Back Row: Grandpa Jeff McWilliams, my Uncle Terry McWilliams with Iggy, Grandma Flo (Florence) McWilliams, my Mom (Joan McWilliams Johnson). Front row: my Aunt Mary Ann McWilliams Suppes, my Uncle Mike McWilliams and my Uncle Larry McWilliams

While this blog is about my adventures and escapades with my nephews and nieces, I have wonderful memories of my own aunts and uncles and how special each of them were to me growing up and how they are still very much-loved and respected.  I could go on and on about my experiences as a niece with each of them, but there are too many special stories with each to cover them all in just one post. 

Suffice to say that on the occasion of this week being Thanksgiving, I’m thinking about them and of all the wonderful times we had over the years on the holidays, especially when Grandma Flo was still alive. 

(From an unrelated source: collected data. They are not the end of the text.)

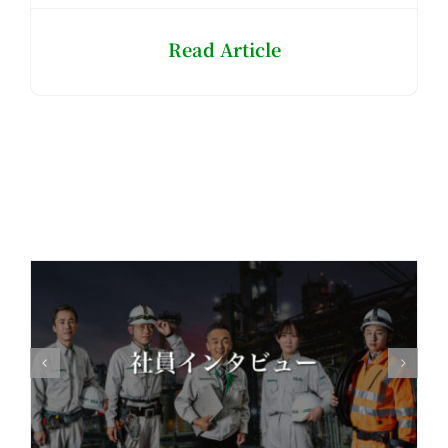
Read Article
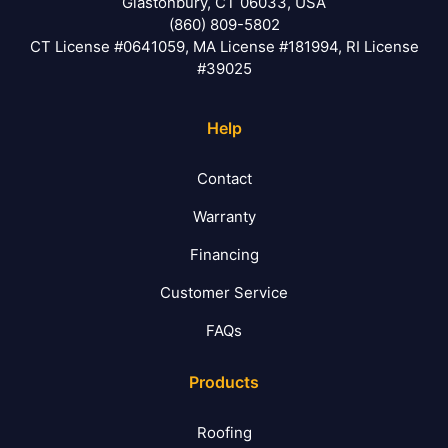
Glastonbury, CT 06033, USA
(860) 809-5802
CT License #0641059, MA License #181994, RI License
#39025
Help
Contact
Warranty
Financing
Customer Service
FAQs
Products
Roofing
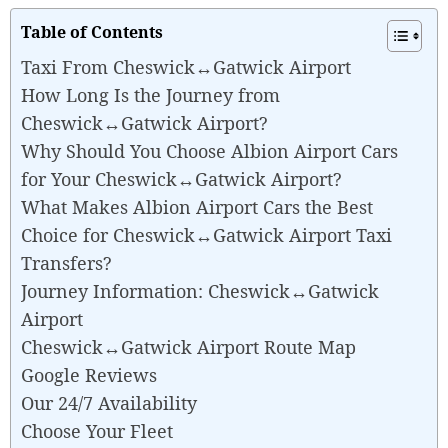
Table of Contents
Taxi From Cheswick↔Gatwick Airport
How Long Is the Journey from
Cheswick↔Gatwick Airport?
Why Should You Choose Albion Airport Cars
for Your Cheswick↔Gatwick Airport?
What Makes Albion Airport Cars the Best
Choice for Cheswick↔Gatwick Airport Taxi
Transfers?
Journey Information: Cheswick↔Gatwick
Airport
Cheswick↔Gatwick Airport Route Map
Google Reviews
Our 24/7 Availability
Choose Your Fleet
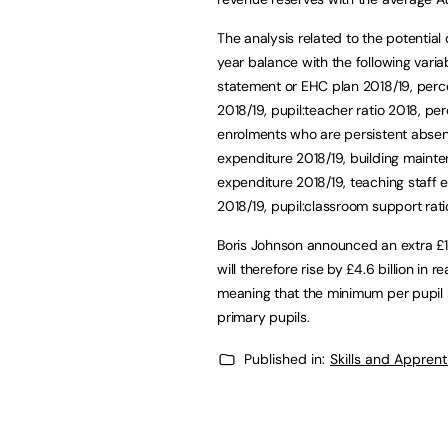
The analysis related to the potential
year balance with the following vari
statement or EHC plan 2018/19, perce
2018/19, pupil:teacher ratio 2018, p
enrolments who are persistent absent
expenditure 2018/19, building maint
expenditure 2018/19, teaching staff 
2018/19, pupil:classroom support rati
Boris Johnson announced an extra £14
will therefore rise by £4.6 billion in r
meaning that the minimum per pupil
primary pupils.
Published in:
Skills and Appren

Mom and I were talking the other day about the Thanksgiving memories we have made for Nick, Katie, Ian and Elyse.  I hope that when they get older and have their own families, and we quit having Thanksgiving day together, they’ll remember the aroma of the freshly basted turkey in the oven, the taste of the cranberry-water chestnut dressing my Mom makes, the elegant table that we set using either Mom’s exquisite Haviland china or my simple but elegant Fitz & Floyd china.  And what’s special is that all four of my nephews and nieces will be here together along with my sister, my brothers, my sister-in-laws and now my nephew-in-law.

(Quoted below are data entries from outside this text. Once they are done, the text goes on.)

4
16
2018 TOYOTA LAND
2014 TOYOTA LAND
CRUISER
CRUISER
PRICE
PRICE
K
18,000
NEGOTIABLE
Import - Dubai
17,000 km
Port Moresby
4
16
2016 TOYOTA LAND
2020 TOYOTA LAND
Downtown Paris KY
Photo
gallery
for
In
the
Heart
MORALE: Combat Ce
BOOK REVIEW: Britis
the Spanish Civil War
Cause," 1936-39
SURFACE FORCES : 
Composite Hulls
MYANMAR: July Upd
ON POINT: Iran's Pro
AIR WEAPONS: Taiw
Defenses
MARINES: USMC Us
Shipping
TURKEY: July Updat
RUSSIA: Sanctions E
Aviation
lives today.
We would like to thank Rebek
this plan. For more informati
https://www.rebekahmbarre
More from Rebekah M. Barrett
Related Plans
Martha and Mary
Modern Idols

One of my fondest Thanksgiving memories when I was a little girl and a niece was when we would go to Eskridge, Kansas to either my Uncle Mac’s (McWilliams) house/farm or my Aunt Pansy’s.  They were the brother and sister of my Grandpa Jeff (McWilliams).  They also had another brother Frank, who was the oldest.  The four of them would alternate having the McWilliams’ Thanksgiving either in Lawrence, KS at my Grandma and Grandpa’s or as I mentioned in Eskridge. 

My Uncle "Mac" McWilliams (my Grandpa Jeff's brother) on Thanksgiving in Eskridge, Kansas (circa 1960ish)

I remember one year when Thanksgiving dinner was at my Uncle Mac’s (probably around 1960-61) and I was six or seven years old.  As we got out of the car, he came out of the house dressed as a pilgrim!  He made it so much fun and created so many memories.  He and his wife Aunt Jessie lived on this sweet little farm.  I believe they had 100 or more acres of corn, but they also had an enormous vegetable garden, and beautiful fruit trees – apple, apricot and plums.

Before dinner. all the cousins would go outside and play – either touch football for the older kids, hide n’ seek for the little kids.  I would drift away from both groups and head for the barn because I would see kittens scampering around the entrance chasing each other and chasing their own tails.  Uncle Mac saw me watching the kittens and he teased that “you can have as many as you can catch!”

Of course that was impossible as they were wild barnyard cats there to keep the mice out of the barn.  I would wait and wait until they would tucker out and fall asleep, then I would tip-toe up to the littlest grey one and quickly pick it up.  I was greeted with a horrifying hiss from the ungrateful little demon of a cat who also stuck its razor-sharp claws into my hand. 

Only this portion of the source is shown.